Introduction

Osgood Schlatter disease was first described by Robert Osgood, an American orthopedic surgeon, and Carl Schlatter, a Swiss surgeon, in 1903 and is one of the most common causes of knee pain in growing adolescents, affecting 1 out of 10 adolescents.1 This disease often develops in young children going through puberty or playing sports. Osgood Schlatter disease (OSD) is characterized by the emergence of the secondary ossification center protruding at the tibia.2 It can also be identified by a small growth right at the tibia and below the patella, via x-ray or other imaging devices. With prevalence rates ranging from 9.8 to 12.9 percent, children from ages 12 to 14 are most susceptible to OSD.1 Although OSD is most often seen in boys ages twelve to fifteen, the sex of the child does not increase the likelihood of developing the disease.3 Patients with OSD often experience intense pressure in the knee (especially when kneeling), inflammation in the knee, pain that causes a limp, and sometimes a lump below the kneecap and at the tibia. Osgood Schlatter’s disease can be detected using imaging and a physical exam.1 Luckily, Osgood Schlatter’s disease bears very few long-term complications. Some adolescents who are diagnosed with OSD may have chronic knee pain or a non-invasive bump on the shinbone. In some rare cases, patients with OSD may cause the growth plate to pull away from the shinbone, leading to a crooked kneecap and lack of mobility in the knee.4 Whether it is decreased physical activity, non-steroidal anti-inflammatory drugs (NSAIDs), knee straps, or physical therapy, treating OSD is very simple. The most common method is applying ice on top of the knee or implementing daily or semi-daily stretches that improve knee mobility.1

Case Presentation

A 10-year-old female came into the emergency department (ED) after complaining about atraumatic knee pain and pressure. The patient had been very active, ran daily, and was slender. She was not unwell in any way and denied any fever, chills, chest pain, shortness of breath, headaches, or urinary problems. A physical examination was conducted and the following signs were found: pulse oximetry levels of 99% on room air, body temperature of 98.0 degrees, a pulse rate of 101 beats per minute, a respiratory rate of 18 breaths per minute, and significant pain at the tibial tubercle. Due to the tenderness of the patella, an X-ray of the knee was ordered. The knee radiograph demonstrated a small growth at the tibial tubercle (Figures 1 and 2).

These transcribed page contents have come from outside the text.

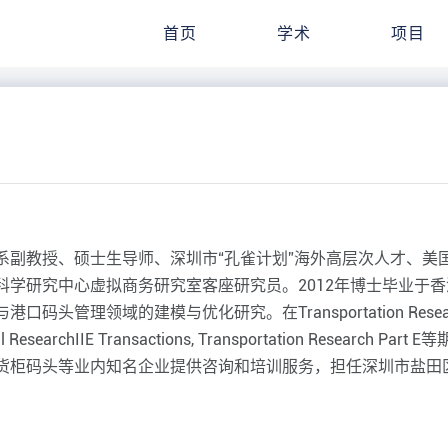
首页
学术
项目
副教授、硕士生导师、深圳市“孔雀计划”海外高层次人才、美国I
科学研究中心虚拟商务研究室客座研究员。2012年博士毕业于
域的建模与优化研究。在Transportation Research Part
rational ResearchIIE Transactions, Transportation R
货柜码头等业内知名企业提供咨询和培训服务，担任深圳市盐田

This growth was pressing against the shinbone and was the likely cause of pain for the patient.

Figure 1
Figure 1.
Figure 2
Figure 2.

The patient was discharged and instructed to treat her symptoms by icing the knee for 20 minutes 2-3 times a week, limiting physical activity and her daily runs, and implementing daily knee stretches.

Discussion

Osgood Schlatter disease (OSD) is characterized by pain at the tibia. Clinical symptoms include pain in the knee and trouble with mobility. Since OSD is often seen in growing kids who practice repetitive physical activities, it is commonly treated by applying ice on the knee, regularly stretching the knee, and limiting physical activity (Figure 3).

Figure 3
Figure 3.

This case of an active 10-year-old patient experiencing knee pains with classic physical exam results is indicative of Osgood Schlatter disease. This condition often affects adolescents who are experiencing puberty and are very physically active.2 This patient was sent home to treat the disease with conservative measures such as icing and stretching the knee. In a 2020 study of a cohort of 12 to 15-year-old boys, new risk factors have recently been found that may make individuals more susceptible to developing OSD. These factors include weight (such as obesity), muscle tightness, or muscle weakness in the hamstring muscles. If these factors become extreme, this could not only increase the chances of developing harmful Osgood Schlatter disease but also increase the need for surgical intervention.3 Another recent study of a group of both male and female adolescents has shown that Osgood Schlatter disease resolves spontaneously once the child reaches the end of puberty. After a child with OSD stops growing, the knee will re-adjust and the pressure in the knee will improve. Only in rare and extreme cases, is surgery needed to remove the small growth at the tibia to prevent losing mobility in the patient's knee.5 Suspicion of a pathologic lesion or chronic pain or dysfunction that does not resolve with skeletal maturity are indications for surgical evaluation.6

Conclusions

Osgood Schlatter disease is primarily a self-limited condition seen in adolescents. Physicians and patients should use non-invasive techniques daily to semi-daily to prevent the pain and pressure caused by Osgood Schlatter disease. It is important to note that surgery is only needed in rare cases when OSD affects the mobility of the patient. Otherwise, OSD often resolves once the patient ends puberty.